In most cases, your primary plan will be the one you had first, or the one you subscribed to through your employer. If you are given the option of choosing, compares the two coverage plans and select the one that provides the most benefits or waives the need to make copays.
Your primary coverage is the insurance plan you will use. You will have to see the doctors in that network, and meet the plan requirements such as paying deductibles and copays. This is the health insurance you should claim on forms and applications, and treat as the only health plan you will use.

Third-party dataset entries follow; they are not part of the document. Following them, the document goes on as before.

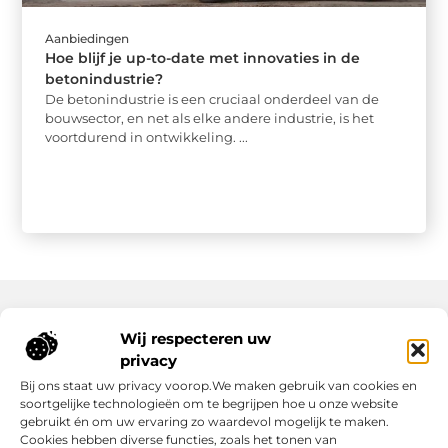
Aanbiedingen
Hoe blijf je up-to-date met innovaties in de
betonindustrie?
De betonindustrie is een cruciaal onderdeel van de
bouwsector, en net als elke andere industrie, is het
voortdurend in ontwikkeling. ...
Wij respecteren uw
Onze informatie
privacy
Wat Zijn Goede Backlinks en Waarom Heb Jij Ze Nodig?
Hoe Kan Jij Online Geld Verdienen? Een Praktische Gids Voor Beginners
Bij ons staat uw privacy voorop.We maken gebruik van cookies en
soortgelijke technologieën om te begrijpen hoe u onze website
gebruikt én om uw ervaring zo waardevol mogelijk te maken.
Cookies hebben diverse functies, zoals het tonen van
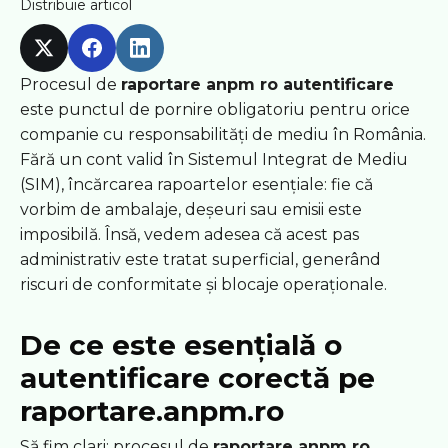
Distribuie articol
Procesul de
raportare anpm ro autentificare
este punctul de pornire obligatoriu pentru orice
companie cu responsabilități de mediu în România.
Fără un cont valid în Sistemul Integrat de Mediu
(SIM), încărcarea rapoartelor esențiale: fie că
vorbim de ambalaje, deșeuri sau emisii este
imposibilă. Însă, vedem adesea că acest pas
administrativ este tratat superficial, generând
riscuri de conformitate și blocaje operaționale.
De ce este esențială o
autentificare corectă pe
raportare.anpm.ro
Să fim clari: procesul de
raportare anpm ro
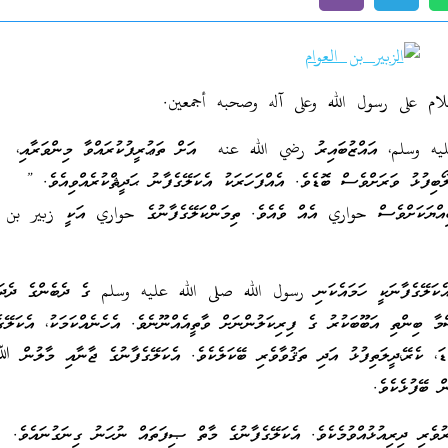
لام على رسول الله وعلى آله وصحبه أجمعين.
 وسلم، އައްޒުބައިރު رضي الله عنه އަށް ތަޢުރީފުކުރައްވާ މިންވަރާއި،
ލޯބިފުޅު ވަރަށްވެސް ބޮޑެވެ. އެއްފަހަރަކު އެކަލޭގެފާނު ޙަދީޘްކުރެއްވިއެވެ. ”
ބިއްޔަކަށްވެސް حواري އެއް ވެއެވެ. ތިމަންކަލޭގެފާނުގެ حواري އަކީ زبير بن 
އެކަލޭގެފާނަކީ ހަމައެކަނި رسول الله صلى الله عليه وسلم ގެ ދެބެންގެ ދެދަ
މާ ބިންތި އަބޫބަކުރު ގެ ފިރިކަލުންނަށް ވާތީއެއްނޫނެވެ. އެހެނެއްކަމަކު، އެކަލޭގެ
ކުޑަ، ކެރޭ،ދީލަތިފުޅު އަދި ތަޤުވާވެރި ބޭކަލެކެވެ. އެކަލޭގެފާނުގެ ޖާނާއި މާލުން 
ް ބޭފުޅެކެވެ.
ރުވެރި ދިރިއުޅުއްވުމެކެވެ. އެކަލޭގެފާނުގެ މާތް ޞިފަތައް ނުހަނު ގިނަގުނައެވެ.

Secondary coverage generally remains unused until you have used up all of the benefits of the primary plan. Once those benefits are gone, your secondary coverage will kick in, covering the medical costs where the other coverage left off. When that happens, you will have to obey the rules of that plan, including seeing doctors in the network and paying the specified out of pocket costs.
You can also purchase special-purpose secondary coverage. One example of this would be a health plan for your prescriptions that are not covered under the primary plan. Another type of secondary coverage might be for dental care or to manage a pre-existing condition that is excluded from your primary coverage.
Be careful not to ever use both plans for the same purposes. If you do, then you run the risk of both insurers claiming they are the secondary plan and laying the burden of health care on the other. Instead of the plans complementing each other, they cancel out and you are left with no clear recourse for paying for your medical care.